*** DATA

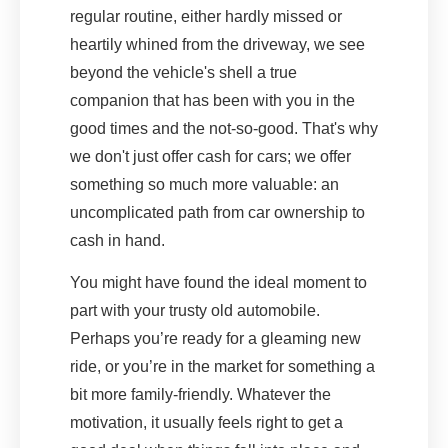
regular routine, either hardly missed or
heartily whined from the driveway, we see
beyond the vehicle's shell a true
companion that has been with you in the
good times and the not-so-good. That's why
we don't just offer cash for cars; we offer
something so much more valuable: an
uncomplicated path from car ownership to
cash in hand.
You might have found the ideal moment to
part with your trusty old automobile.
Perhaps you’re ready for a gleaming new
ride, or you’re in the market for something a
bit more family-friendly. Whatever the
motivation, it usually feels right to get a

******

WHAT THE TASK REQUIRES: Quote the records above in full, dropping each picture.

SOLUTION TO THIS TASK:
regular routine, either hardly missed or
heartily whined from the driveway, we see
beyond the vehicle's shell a true
companion that has been with you in the
good times and the not-so-good. That's why
we don't just offer cash for cars; we offer
something so much more valuable: an
uncomplicated path from car ownership to
cash in hand.
You might have found the ideal moment to
part with your trusty old automobile.
Perhaps you’re ready for a gleaming new
ride, or you’re in the market for something a
bit more family-friendly. Whatever the
motivation, it usually feels right to get a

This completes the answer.